Arrow-right Camera
The Spokesman-Review Newspaper
Spokane, Washington  Est. May 19, 1883

Pakistanis mark year since Bhutto’s death

Assassination remains unsolved

Supporters of former Prime Minister Benazir Bhutto pray Saturday at the site where she was assassinated in Rawalpindi, Pakistan.  (Associated Press / The Spokesman-Review)
By Laura King Los Angeles Times

KARACHI, Pakistan – With tears, prayers and candlelight vigils, Pakistanis Saturday marked the first anniversary of Benazir Bhutto’s assassination, a killing that stunned the world and came to symbolize the rising Islamic militancy gripping her homeland.

The charismatic former prime minister, Pakistan’s best-known politician, was cut down in a gun-and-bomb attack on Dec. 27, 2007, as she left a campaign rally in the garrison city of Rawalpindi, outside the capital, Islamabad. She was 54.

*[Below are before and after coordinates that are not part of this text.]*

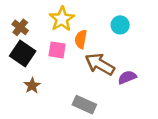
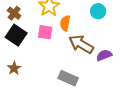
brown star: (32, 86) -> (14, 68), moved

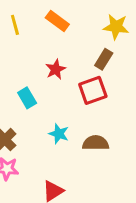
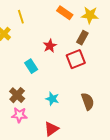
orange rectangle: (57, 21) -> (65, 13), moved
cyan star: (59, 134) -> (52, 99), moved
brown semicircle: (96, 143) -> (88, 101), moved, turned 72

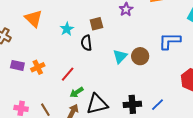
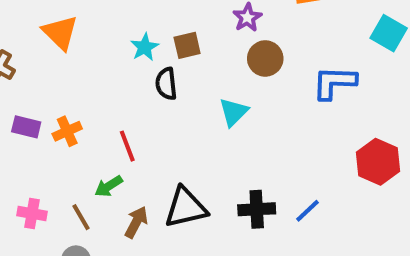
cyan star: (67, 29) -> (145, 47), moved
brown circle: (140, 56) -> (265, 58), moved
red line: (68, 74) -> (127, 146), turned -63
green arrow: (77, 92) -> (109, 186), moved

At somber gatherings across the country, Bhutto was eulogized as a courageous leader who braved assassination threats in returning from exile to lead her party in parliamentary elections aimed at restoring democracy to Pakistan. That vote, held after her death, brought a new civilian leadership to power – an unsteady government led by her widower that is struggling to cope with a burgeoning Islamic insurgency, an economic collapse and fears of war with India.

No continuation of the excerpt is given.